Hystrio anno XXXIII 2/2020

Se nelle piazze da Santiago a Valparaíso il popolo cileno manifesta per rivendicare giustizia sociale, duramente malmenato dalla polizia, il teatro fa da baluardo
di civiltà: cronache da una tournée all’estremo limite del mondo.
di Nicola Pianzola

Edifici dati alle fiamme o circondati dal filo spinato, barricate rudimentali, un enorme striscione che reclama il «derecho de vivir en paz». Un alito di vento, e la polvere dei lacrimogeni, lanciati dai carabineros, si solleva dai marciapiedi divelti dai manifestanti per ricavarne blocchi di cemento, armi rudimentali usate per contrastare gli attacchi dei mezzi blindati.

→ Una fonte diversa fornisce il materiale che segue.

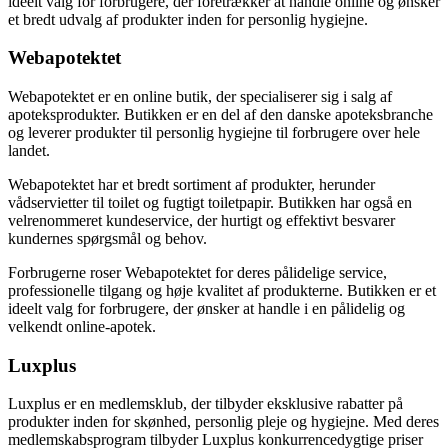
ideelt valg for forbrugere, der foretrækker at handle online og ønsker
et bredt udvalg af produkter inden for personlig hygiejne.
Webapotektet
Webapotektet er en online butik, der specialiserer sig i salg af
apoteksprodukter. Butikken er en del af den danske apoteksbranche
og leverer produkter til personlig hygiejne til forbrugere over hele
landet.
Webapotektet har et bredt sortiment af produkter, herunder
vådservietter til toilet og fugtigt toiletpapir. Butikken har også en
velrenommeret kundeservice, der hurtigt og effektivt besvarer
kundernes spørgsmål og behov.
Forbrugerne roser Webapotektet for deres pålidelige service,
professionelle tilgang og høje kvalitet af produkterne. Butikken er et
ideelt valg for forbrugere, der ønsker at handle i en pålidelig og
velkendt online-apotek.
Luxplus
Luxplus er en medlemsklub, der tilbyder eksklusive rabatter på
produkter inden for skønhed, personlig pleje og hygiejne. Med deres
medlemskabsprogram tilbyder Luxplus konkurrencedygtige priser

Con un foulard davanti alla bocca percorriamo a zigzag le vie deserte intorno a Plaza Baquedano, oggi ribattezzata dai manifestanti «Plaza de la Dignidad». Siamo a Santiago del Cile, sono passati poco più di due mesi dallo scoppio della rivolta del 18 ottobre, e quasi trenta giorni dall’inizio della nostra tournée nel paese. Tra poche ore saremo in aeroporto, ma non riusciamo a renderci conto che stiamo per tornare a casa, perché qui, in quella che chiamano «la Zona 0», si sta scrivendo una pagina di storia contemporanea e il tempo sembra essersi fermato, o meglio, tornato indietro agli anni della dittatura.

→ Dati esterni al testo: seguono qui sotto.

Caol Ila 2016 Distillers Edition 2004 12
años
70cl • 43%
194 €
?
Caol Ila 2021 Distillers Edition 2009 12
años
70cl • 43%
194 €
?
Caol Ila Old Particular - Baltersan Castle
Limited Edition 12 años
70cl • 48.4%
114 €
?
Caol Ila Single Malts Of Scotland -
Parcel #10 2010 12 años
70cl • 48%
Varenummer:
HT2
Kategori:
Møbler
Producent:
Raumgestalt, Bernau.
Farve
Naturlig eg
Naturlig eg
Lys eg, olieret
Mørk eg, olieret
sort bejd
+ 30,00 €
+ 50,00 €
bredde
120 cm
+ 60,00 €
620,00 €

«Sei straniero? Hai visto mio figlio? Non torna da quattro giorni», mi chiede una madre, accompagnata dalla giovane figlia, sorella di uno studente di cui hanno perso le tracce. Forse si tratta di uno dei tanti arresti arbitrari, strategia prediletta dalla polizia militarizzata che sta violando i diritti umani a suon di abusi sessuali e torture. La sua richiesta straziante ci fa sentire impotenti, in alcun modo possiamo aiutarla. Ai piedi della statua equestre dedicata al generale Baquedano, oggi trasformata in una tavolozza di colori che rievocano una bandiera Mapuche, un’altra madre, con un bambino, mi ferma con una richiesta assai diversa. Vuole che le scatti una foto ai piedi di quello che è diventato il monumento della rivolta cilena. In lontananza vediamo la luce rifrangersi e scomporsi in fugaci arcobaleni appena il sole attraversa i potenti getti dei guanacos, mezzi blindati della polizia chiamati come i mammiferi andini perché “sputano”, con potenti idranti, acqua mista ad altre sostanze chimiche, come soda caustica.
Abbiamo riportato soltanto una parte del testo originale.